一般的には主充電の完了後などに、端子電圧や電池温度の維持を目的にチョロチョロと小電流で断続的な補充電を行うことです。一般的に販売されている電池の充電では過充電につながりやすく、セルの寿命短縮や性能低下を招くものとして嫌われることが多いです。通常は要らない機能ですが、目的意識をもってわざとトリクルをかける場合もないわけではありません。例えば、セルの保温目的にトリクルかけるとか(寿命は犠牲に)。

これは即ち「追い充電」の一種なわけですが、
いわゆる通常の「追い充電」は、いったん充電を完全にカットして
「バッテリーの端子電圧やセル温度を下げた後、改めてデルタピークが出るまで充電し直す」というものです。
これに対してトリクル充電はデルタピークも出さず、端子電圧も下げず、ただひたすら緩やかな過充電を延々と続けていく、というもの。セルに良くないことはその原理からして明らかですから、通常はお勧めでないのです。

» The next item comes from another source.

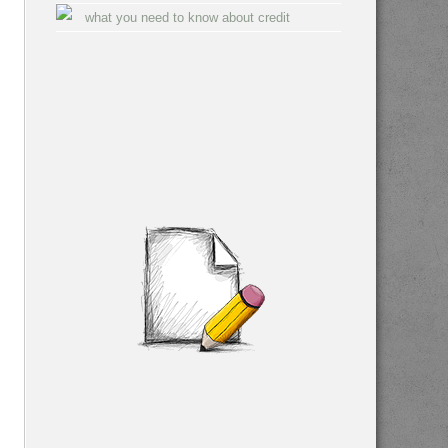
what you need to know about credit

ですのでトリクル充電を使う際は、ちょっと工夫した使い方が必要になります。デルタピークカット方式を採用している充電器は
「〇〇mV下がったら充電を終了する≒満充電」というのが一般的な満充電の解釈になります。しかし厳密に言ってしまえば満充電ではありません。
通常、満充電に近づくにつれて電圧は上がらなくなり、単位時間当たりの熱に変換される量が増加していきます。するとセル温度が上昇し、自己放電率も高くなっていきます。そのため電気を入れてるそばから電気が抜けていくという状態に陥り、ただセル温度だけが上昇していくだけになります。

ですのでデルタピークが出た後にトリクルを掛けてもあまり意味はないわけです。なのでデルタピークが出る前に一度カットして、そこからトリクルを掛けて、セル温度と満充電のピークを揃えるのが一番現実的な方法だと思います。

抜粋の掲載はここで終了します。